Features » July 9, 2014
What the Supreme Court Doesn’t See
Striking down clinic buffer zones doesn’t protect free speech; it invites harassment.
I’ve had patients ask me, with terror in their eyes, 'Why are they doing this to me?'
Reprinted with permission from RH Reality Check.
This Saturday was like most Saturdays for me. While others were heading for a run, for brunch, or even were still asleep, I was on a sidewalk, wearing a neon-yellow vest, waiting for patients at an abortion clinic.
I took a piece of bright orange chalk and carefully marked the eight-foot radius around the building’s entrances. My clinic has a buffer zone.
On Thursday, the Supreme Court unanimously struck down Massachusetts’ 35-foot buffer zone. In a blow to patients in Massachusetts and perhaps nationwide, the Court ruled that the state’s 35-foot buffer zone at abortion clinics violates the First Amendment rights of anti-choice protesters. These protesters, the Court argued, aren’t really protesters at all, but rather “petitioners” who seek “to engage in personal, caring, consensual conversations with women about various alternatives.”
If only the Supreme Court could see what I see every weekend.
It’s easy to criticize buffer zones as inhibiting peaceful, free speech if you don’t see what I see on Saturday mornings. I believe fervently in the right to free speech, but what happens outside of abortion clinics, whether at the last clinic in Mississippi or at a clinic in “pro-choice” New Jersey, isn’t peaceful assembly. It is harassment, hiding behind the First Amendment. On Thursday, the Supreme Court said that the abuse and harassment so many patients experience at abortion clinics simply doesn’t matter to them.
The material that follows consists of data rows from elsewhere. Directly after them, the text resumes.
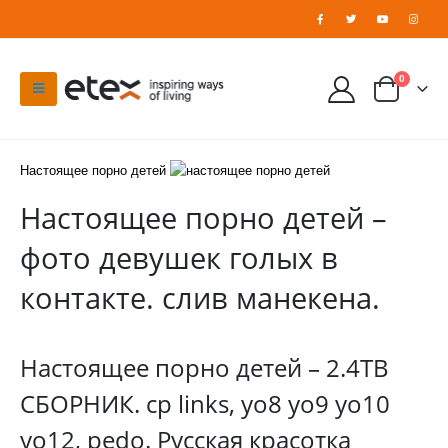
0
Настоящее порно детей
Настоящее порно детей –
фото девушек голых в
контакте. слив манекена.
Настоящее порно детей – 2.4TB
СБОРНИК. cp links, yo8 yo9 yo10
yo12, pedo. Русская красотка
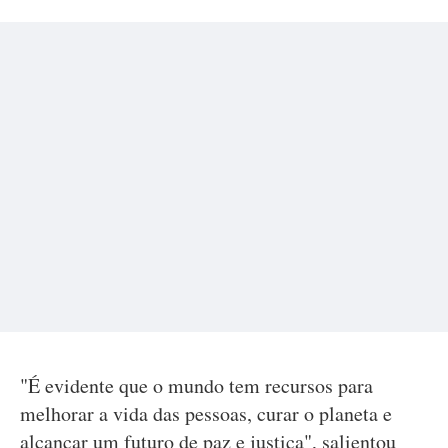
"É evidente que o mundo tem recursos para
melhorar a vida das pessoas, curar o planeta e
alcançar um futuro de paz e justiça", salientou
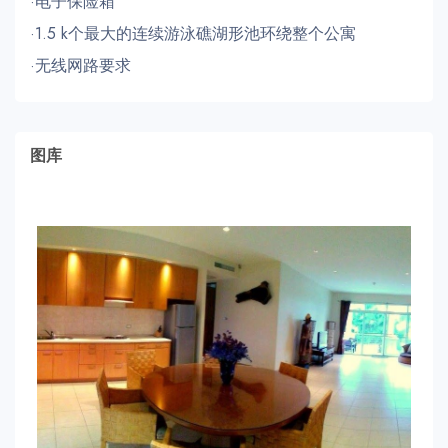
·电子保险箱
·1.5 k个最大的连续游泳礁湖形池环绕整个公寓
·无线网路要求
图库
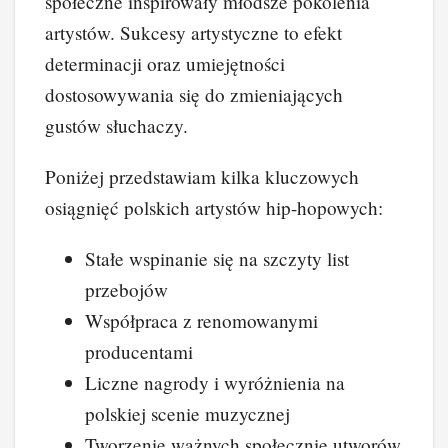
społeczne inspirowały młodsze pokolenia
artystów. Sukcesy artystyczne to efekt
determinacji oraz umiejętności
dostosowywania się do zmieniających
gustów słuchaczy.
Poniżej przedstawiam kilka kluczowych
osiągnięć polskich artystów hip-hopowych:
Stałe wspinanie się na szczyty list
przebojów
Współpraca z renomowanymi
producentami
Liczne nagrody i wyróżnienia na
polskiej scenie muzycznej
Tworzenie ważnych społecznie utworów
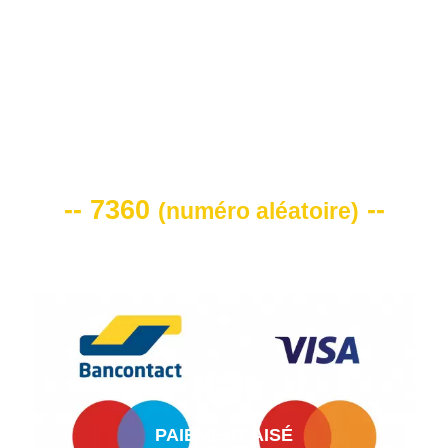
VOTRE CODE DE REMISE -10%
-- 7360
--
(
numéro aléatoire
)
PAIEMENT AISÉ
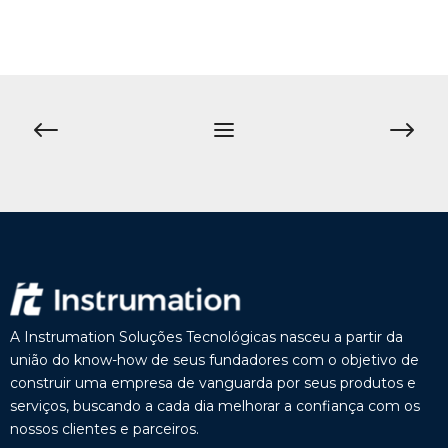
A Instrumation Soluções Tecnológicas nasceu a partir da
união do know-how de seus fundadores com o objetivo de
construir uma empresa de vanguarda por seus produtos e
serviços, buscando a cada dia melhorar a confiança com os
nossos clientes e parceiros.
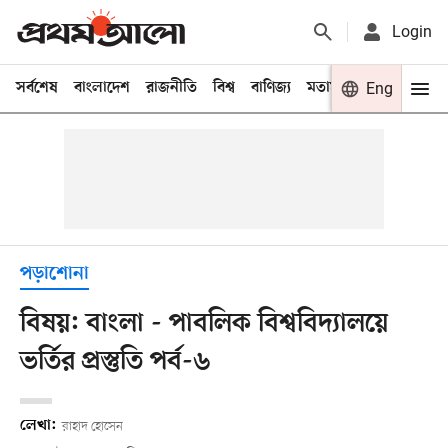
Login
সর্বশেষ
বাংলাদেশ
রাজনীতি
বিশ্ব
বাণিজ্য
মতামত
খেলা
Eng
বিনো
পড়াশোনা
বিষয়: বাংলা - পাবলিক বিশ্ববিদ্যালয়ে
ভর্তির প্রস্তুতি পর্ব-৬
লেখা:
রাহাদ হোসেন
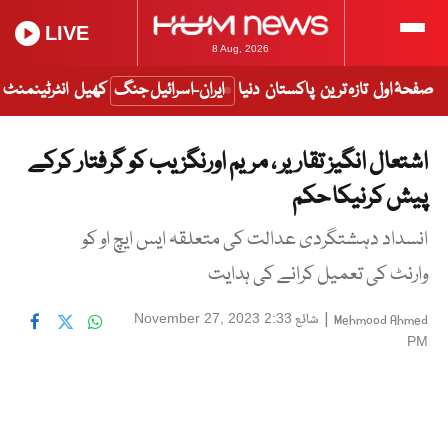
LIVE
8 Aug, 2026
صفحۂ اول
تازہ ترین
پاکستان
دنیا
ایران-اسرائیل جنگ
کھیل
انٹرٹینمنٹ
اشتعال انگیز تقاریر ، مریم اورنگزیب کو گرفتار کرکے
پیش کرنیکا حکم
انسداد دہشتگردی عدالت کی متعلقہ ایس ایچ او کو
وارنٹ کی تعمیل کرانے کی ہدایت
|
شائع
November 27, 2023 2:33
Mehmood Ahmed
PM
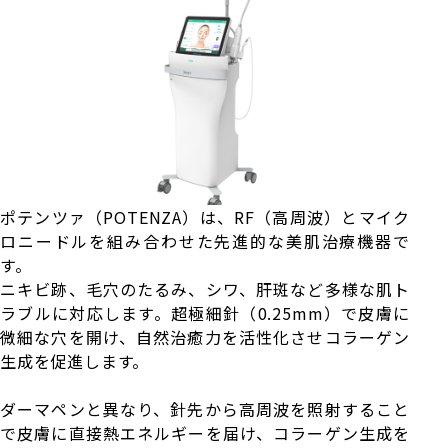
ポテンツァ（POTENZA）は、RF（高周波）とマイク
ロニードルを組み合わせた先進的な美肌治療機器で
す。
ニキビ跡、毛穴のたるみ、シワ、肝斑など多様な肌ト
ラブルに対応します。超極細針（0.25mm）で皮膚に
微細な穴を開け、自然治癒力を活性化させコラーゲン
生成を促進します。
ダーマペンと異なり、針先から高周波を照射すること
で皮膚に直接熱エネルギーを届け、コラーゲン生成を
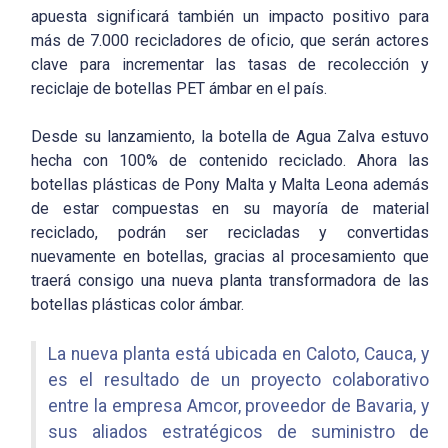
apuesta significará también un impacto positivo para
más de 7.000 recicladores de oficio, que serán actores
clave para incrementar las tasas de recolección y
reciclaje de botellas PET ámbar en el país.
Desde su lanzamiento, la botella de Agua Zalva estuvo
hecha con 100% de contenido reciclado. Ahora las
botellas plásticas de Pony Malta y Malta Leona además
de estar compuestas en su mayoría de material
reciclado, podrán ser recicladas y convertidas
nuevamente en botellas, gracias al procesamiento que
traerá consigo una nueva planta transformadora de las
botellas plásticas color ámbar.
La nueva planta está ubicada en Caloto, Cauca, y
es el resultado de un proyecto colaborativo
entre la empresa Amcor, proveedor de Bavaria, y
sus aliados estratégicos de suministro de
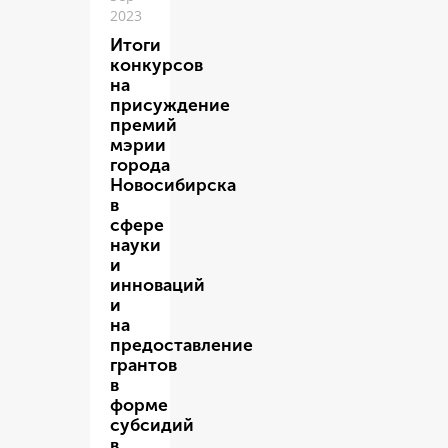
2023
Итоги
конкурсов
на
присуждение
премий
мэрии
города
Новосибирска
в
сфере
науки
и
инноваций
и
на
предоставление
грантов
в
форме
субсидий
в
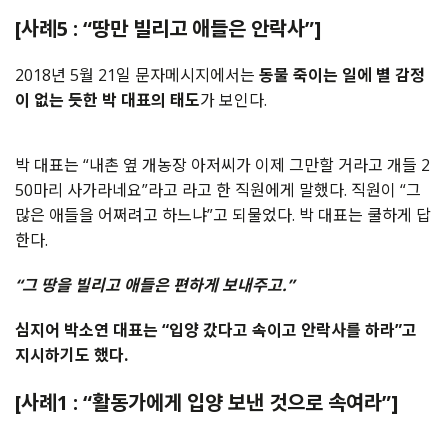
[사례5 : “땅만 빌리고 애들은 안락사”]
2018년 5월 21일 문자메시지에서는
동물 죽이는 일에 별 감정
이 없는 듯한 박 대표의 태도
가 보인다.
박 대표는 “내촌 옆 개농장 아저씨가 이제 그만할 거라고 개들 2
50마리 사가라네요”라고 라고 한 직원에게 말했다. 직원이 “그
많은 애들을 어쩌려고 하느냐”고 되물었다. 박 대표는 쿨하게 답
한다.
“그 땅을 빌리고 애들은 편하게 보내주고.”
심지어 박소연 대표는 “입양 갔다고 속이고 안락사를 하라”고
지시하기도 했다.
[사례1 : “활동가에게 입양 보낸 것으로 속여라”]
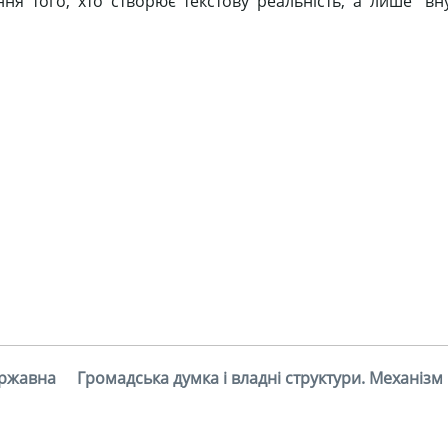
я того, хто створює текстову реальність, а лише “вн
ержавна
Громадська думка і владні структури. Механізм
I’ve been a volunteer escort at an abortion clinic in Englewood, New Jersey, for the past six months. For the first three months of my time as a clinic escort, our clinic had no buffer zone. Our clinic escort program was started in December 2013 by two incredible activists who organized the program in response to the increasing vitriol that was taking place in front of the clinic. My first few weeks on the sidewalk were a rude awakening about abortion access in my own state, as I tried mightily to walk patients through a literal gauntlet of shame and intimidation, as you can see here.
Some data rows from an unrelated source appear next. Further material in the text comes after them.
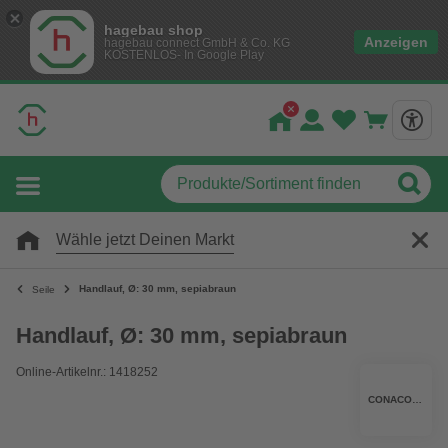
hagebau shop
Anzeigen
hagebau connect GmbH & Co. KG
KOSTENLOS- In Google Play
Wähle jetzt Deinen Markt
Handlauf, Ø: 30 mm, sepiabraun
Seile
Handlauf, Ø: 30 mm, sepiabraun
Online-Artikelnr.: 1418252
CONACORD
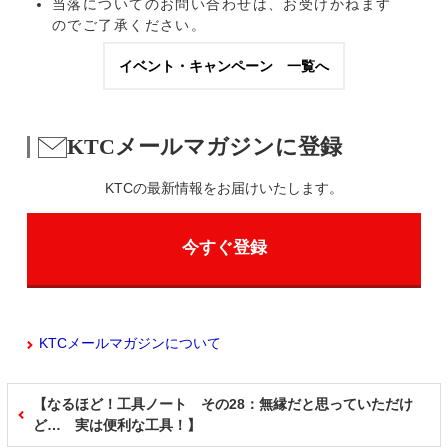
当落についてのお問い合わせは、お受けかねます
のでご了承ください。
イベント・キャンペーン 一覧へ
KTCメールマガジンに登録
KTCの最新情報をお届けいたします。
今すぐ登録
KTCメールマガジンについて
【なるほど！工具ノート その28：無縁だと思っていただけ
ど… 実は便利な工具！】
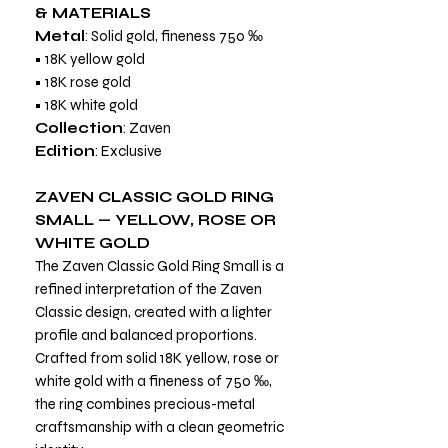
& MATERIALS
Metal
: Solid gold, fineness 750 ‰
• 18K yellow gold
• 18K rose gold
• 18K white gold
Collection
: Zaven
Edition
: Exclusive
ZAVEN CLASSIC GOLD RING
SMALL — YELLOW, ROSE OR
WHITE GOLD
The Zaven Classic Gold Ring Small is a
refined interpretation of the Zaven
Classic design, created with a lighter
profile and balanced proportions.
Crafted from solid 18K yellow, rose or
white gold with a fineness of 750 ‰,
the ring combines precious-metal
craftsmanship with a clean geometric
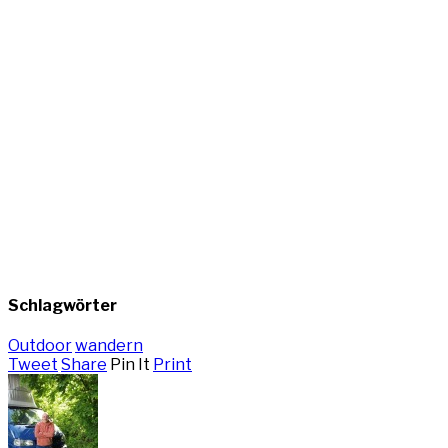
Schlagwörter
Outdoor
wandern
Tweet
Share
Pin It
Print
In that time, I have seen countless women reduced to tears and shaking, just for trying to access the healthcare to which they are constitutionally entitled. Prior to the implementation of our buffer zone, there would be two men positioned on either side of the door, filming the faces of every single patient and companion who walked inside. I’ve had patients ask me, with terror in their eyes, “Why are they doing this to me?” I have witnessed a man whose wife was terminating a wanted pregnancy due to a fetal anomaly be lectured by an anti-choice “sidewalk counselor” on why God has a plan for that “baby” and he should “be a man, Dad.” I have watched as patients and companions cover their face to avoid being filmed by the anti-choice protesters who put their images online. I have watched one of my fellow clinic escorts be violently shoved by an anti-choice protester. I have personally been sexually harassed by an anti-choice protester.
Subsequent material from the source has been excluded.